Who takes care of the caregiver? That will be the focus of the next in a series of workshops being held in Ashcroft by the Alzheimer Society of B.C. (ASBC), and Tara Hildebrand says it’s a question that is too often overlooked.
Hildebrand is the ASBC’s Support and Education Coordinator for the Central Interior, and will be running the free workshop, which takes place on May 3 from 1:00 to 3:00pm at the Ashcroft HUB on Hill Street. The session is designed specifically for those who are looking after someone with dementia.
“It’s very different for people who are caregivers for those with dementia,” says Hildebrand. “People with other illnesses and medical conditions can still communicate, indicate they’re in pain, and very often they’ll recover. People with dementia are suffering a mental loss, unlearning who they are, and forgetting others. It’s a continual decline that will never stop.”

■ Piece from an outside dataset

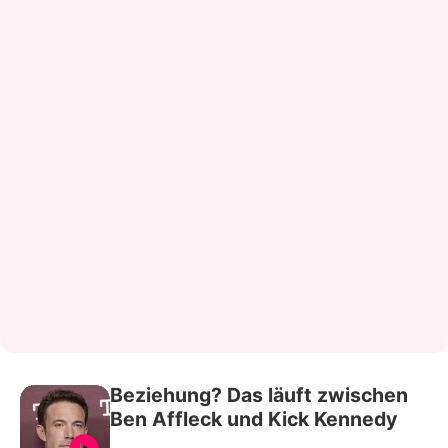
Beziehung? Das läuft zwischen
Ben Affleck und Kick Kennedy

She says that those looking after people with dementia function as best they can, and that the goal of the workshop is to help them maintain a quality of life. “The number one piece of advice we have is ‘Put yourself first’, but many people don’t. They drop everything and take care of the person with dementia, but it’s a disease that lasts for years, and we don’t realize how much of a toll that takes on the caregiver.
“Add to that the grief of watching a person deteriorate in front of you, someone you can’t share your grief with. In the case of a spouse you are missing who your partner used to be.”
Hildebrand says that the workshop helps people understand what it means to look after themselves. “While it may be difficult for caregivers to prioritize their own needs, they must try.” Self-care improves the quality of life of both the caregiver and the person they are looking after. “It is vital that caregivers take care of their own physical and mental health.”
Participants in the workshop will gain an understanding of how certain messages, demands, or beliefs can lead to stress and burnout. “Caregivers have to let go of who the dementia sufferer used to be, and accept them as they are today. A caregiver will say of the sufferer ‘She wouldn’t like such-and-such.’ That may have been true 15 years ago, but that person is different today.”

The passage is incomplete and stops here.